После перенесенного страдания князь Андрей чувствовал блаженство, давно не испытанное им. Все лучшие, счастливейшие минуты в его жизни, в особенности самое дальнее детство, когда его раздевали и клали в кроватку, когда няня, убаюкивая, пела над ним, когда, зарывшись головой в подушки, он чувствовал себя счастливым одним сознанием жизни, – представлялись его воображению даже не как прошедшее, а как действительность.
Около того раненого, очертания головы которого казались знакомыми князю Андрею, суетились доктора; его поднимали и успокоивали.
– Покажите мне… Ооооо! о! ооооо! – слышался его прерываемый рыданиями, испуганный и покорившийся страданию стон. Слушая эти стоны, князь Андрей хотел плакать. Оттого ли, что он без славы умирал, оттого ли, что жалко ему было расставаться с жизнью, от этих ли невозвратимых детских воспоминаний, оттого ли, что он страдал, что другие страдали и так жалостно перед ним стонал этот человек, но ему хотелось плакать детскими, добрыми, почти радостными слезами.
Раненому показали в сапоге с запекшейся кровью отрезанную ногу.

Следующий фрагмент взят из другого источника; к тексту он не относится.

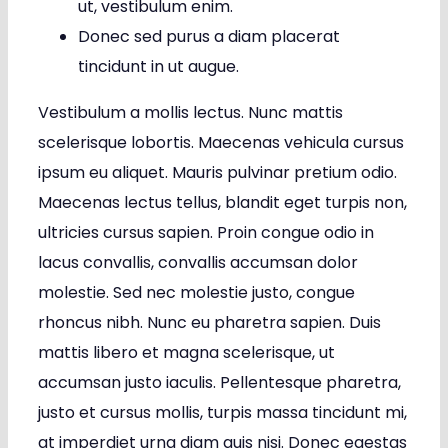
ut, vestibulum enim.
Donec sed purus a diam placerat
tincidunt in ut augue.
Vestibulum a mollis lectus. Nunc mattis
scelerisque lobortis. Maecenas vehicula cursus
ipsum eu aliquet. Mauris pulvinar pretium odio.
Maecenas lectus tellus, blandit eget turpis non,
ultricies cursus sapien. Proin congue odio in
lacus convallis, convallis accumsan dolor
molestie. Sed nec molestie justo, congue
rhoncus nibh. Nunc eu pharetra sapien. Duis
mattis libero et magna scelerisque, ut
accumsan justo iaculis. Pellentesque pharetra,
justo et cursus mollis, turpis massa tincidunt mi,
at imperdiet urna diam quis nisi. Donec egestas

– О! Ооооо! – зарыдал он, как женщина. Доктор, стоявший перед раненым, загораживая его лицо, отошел.
– Боже мой! Что это? Зачем он здесь? – сказал себе князь Андрей.
В несчастном, рыдающем, обессилевшем человеке, которому только что отняли ногу, он узнал Анатоля Курагина. Анатоля держали на руках и предлагали ему воду в стакане, края которого он не мог поймать дрожащими, распухшими губами. Анатоль тяжело всхлипывал. «Да, это он; да, этот человек чем то близко и тяжело связан со мною, – думал князь Андрей, не понимая еще ясно того, что было перед ним. – В чем состоит связь этого человека с моим детством, с моею жизнью? – спрашивал он себя, не находя ответа. И вдруг новое, неожиданное воспоминание из мира детского, чистого и любовного, представилось князю Андрею. Он вспомнил Наташу такою, какою он видел ее в первый раз на бале 1810 года, с тонкой шеей и тонкими рукамис готовым на восторг, испуганным, счастливым лицом, и любовь и нежность к ней, еще живее и сильнее, чем когда либо, проснулись в его душе. Он вспомнил теперь ту связь, которая существовала между им и этим человеком, сквозь слезы, наполнявшие распухшие глаза, мутно смотревшим на него. Князь Андрей вспомнил все, и восторженная жалость и любовь к этому человеку наполнили его счастливое сердце.